Nur dem Vorwurf der Staatsanwaltschaft, dass er gewerbsmäßig hehle, widerspricht er. „Seine damalige finanzielle Situation hat ihn dazu bewegt“, erklärt der Rechtsanwalt. Die letzte Tat sei älter alter als ein Jahr. Vor 14 Jahren hat er seinen letzten Diebstahl begangen. Seine Bekanntschaften mit der Justiz datieren zumeist auf Anfang der 2000er-Jahre. Das zeigt aber auch, dass der Angeklagte mit einer schnellen Rückfallquote agiert, argumentiert indes die Staatsanwaltschaft, die eine Strafe von zwei Jahren für den Familienvater fordert. Im Bereich des Autodiebstahls gebe es aktuell eine Kriminalitätswelle. Da müsse man Flagge zeigen und ein Zeichen setzen, begründet die Staatsanwaltschaft ihr strenges Plädoyer.

Der 35-jährige Autohehler wohnt normalerweise mit seiner Lebensgefährtin in Stettin. Vier Töchter, davon eine gemeinsame, leben im Haushalt. Sie arbeitet in Teilzeit beim Roten Kreuz, verdient monatlich aber nur 500 Zloty, also rund 120 Euro. Er jobbt auf Baustellen, hat Schulden und ein gut gefülltes Vorstrafenregister in Polen. Meist wegen Eigentumsdelikten ist er im Nachbarland bereits sieben mal verurteilt worden. Wegen Hehlerei hatte ihn auch das Amtsgericht Pasewalk im vergangenen Jahr zu sechs Monaten verurteilt. Seitdem ihn die Polizei im August stellte, sitzt er in Haft.

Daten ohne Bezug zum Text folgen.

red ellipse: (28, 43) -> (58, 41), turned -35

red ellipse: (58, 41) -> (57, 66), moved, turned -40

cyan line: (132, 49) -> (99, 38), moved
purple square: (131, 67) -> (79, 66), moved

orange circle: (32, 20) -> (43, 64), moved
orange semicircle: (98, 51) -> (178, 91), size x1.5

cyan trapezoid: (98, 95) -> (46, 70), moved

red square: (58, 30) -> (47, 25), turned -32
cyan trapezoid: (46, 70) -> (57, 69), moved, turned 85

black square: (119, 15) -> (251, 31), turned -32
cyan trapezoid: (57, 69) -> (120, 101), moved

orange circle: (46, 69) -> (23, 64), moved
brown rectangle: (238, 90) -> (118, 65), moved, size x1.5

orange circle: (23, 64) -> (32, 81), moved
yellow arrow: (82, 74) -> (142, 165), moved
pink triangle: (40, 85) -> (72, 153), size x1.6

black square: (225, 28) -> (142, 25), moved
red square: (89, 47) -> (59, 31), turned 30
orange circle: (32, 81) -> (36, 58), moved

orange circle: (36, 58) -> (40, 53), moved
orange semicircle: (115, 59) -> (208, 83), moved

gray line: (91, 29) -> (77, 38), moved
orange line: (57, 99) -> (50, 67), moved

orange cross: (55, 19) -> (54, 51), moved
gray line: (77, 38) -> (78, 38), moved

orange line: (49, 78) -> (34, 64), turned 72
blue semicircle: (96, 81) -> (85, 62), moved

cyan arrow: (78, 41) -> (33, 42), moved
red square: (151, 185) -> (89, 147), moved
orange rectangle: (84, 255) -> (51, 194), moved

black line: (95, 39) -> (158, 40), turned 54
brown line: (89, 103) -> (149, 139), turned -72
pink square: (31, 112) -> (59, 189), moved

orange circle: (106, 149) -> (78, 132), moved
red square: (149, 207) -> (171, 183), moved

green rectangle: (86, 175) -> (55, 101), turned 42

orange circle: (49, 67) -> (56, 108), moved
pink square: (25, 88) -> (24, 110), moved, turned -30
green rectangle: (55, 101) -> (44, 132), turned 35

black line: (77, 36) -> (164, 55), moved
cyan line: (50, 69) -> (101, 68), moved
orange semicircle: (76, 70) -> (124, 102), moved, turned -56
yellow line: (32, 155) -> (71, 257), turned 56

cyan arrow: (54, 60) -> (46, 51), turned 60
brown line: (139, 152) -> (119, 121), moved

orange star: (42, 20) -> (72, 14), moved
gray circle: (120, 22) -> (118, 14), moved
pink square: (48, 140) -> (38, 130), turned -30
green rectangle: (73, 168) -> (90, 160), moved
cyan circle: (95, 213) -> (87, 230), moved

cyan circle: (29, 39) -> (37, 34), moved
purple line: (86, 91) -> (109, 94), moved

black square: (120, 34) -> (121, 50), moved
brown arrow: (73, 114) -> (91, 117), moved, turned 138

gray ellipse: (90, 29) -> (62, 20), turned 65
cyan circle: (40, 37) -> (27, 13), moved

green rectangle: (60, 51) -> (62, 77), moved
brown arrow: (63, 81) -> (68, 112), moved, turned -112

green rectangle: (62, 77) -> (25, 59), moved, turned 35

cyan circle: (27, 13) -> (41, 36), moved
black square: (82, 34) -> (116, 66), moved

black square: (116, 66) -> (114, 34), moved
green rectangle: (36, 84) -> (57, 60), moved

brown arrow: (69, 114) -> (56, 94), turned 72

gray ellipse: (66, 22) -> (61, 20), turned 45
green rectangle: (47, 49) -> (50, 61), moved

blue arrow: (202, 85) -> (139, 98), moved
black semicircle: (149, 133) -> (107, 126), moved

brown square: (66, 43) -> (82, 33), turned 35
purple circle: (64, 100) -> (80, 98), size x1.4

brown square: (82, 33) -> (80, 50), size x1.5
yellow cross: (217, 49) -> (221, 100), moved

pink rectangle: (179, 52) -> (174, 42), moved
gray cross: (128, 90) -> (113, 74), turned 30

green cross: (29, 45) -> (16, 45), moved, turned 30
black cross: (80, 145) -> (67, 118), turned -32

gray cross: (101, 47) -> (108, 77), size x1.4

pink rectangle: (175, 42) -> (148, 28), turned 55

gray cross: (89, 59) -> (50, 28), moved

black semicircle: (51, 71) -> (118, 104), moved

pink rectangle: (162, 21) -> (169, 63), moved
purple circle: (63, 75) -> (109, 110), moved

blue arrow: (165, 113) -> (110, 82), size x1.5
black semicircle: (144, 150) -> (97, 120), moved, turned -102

Frau und Kinder hat er seitdem nicht gesehen. Für einen Besuch fehle das Geld, erklärt Anwalt Ragwitz, der eine Strafe von anderthalb Jahre für angemessen hält.

Das Senftenberger Schöffengericht um Richter Harald Rehbein lässt die persönliche Situation des Angeklagten bei der Urteilsfindung freilich mit einfließen. Von Gewerbsmäßigkeit geht das Gericht nicht aus.

Es verurteilt den Angeklagten wegen versuchter Hehlerei und Fahrens ohne Führerschein zu 20 Monaten Gefängnis. „Ich entschuldige mich“, sagt dieser in seinem letzten Wort. Er bereue die Tat. „Ich kann so nicht weiterleben und habe beschlossen eine Familie zu gründen. Ich liebe meine Tochter über alles“, sagt er.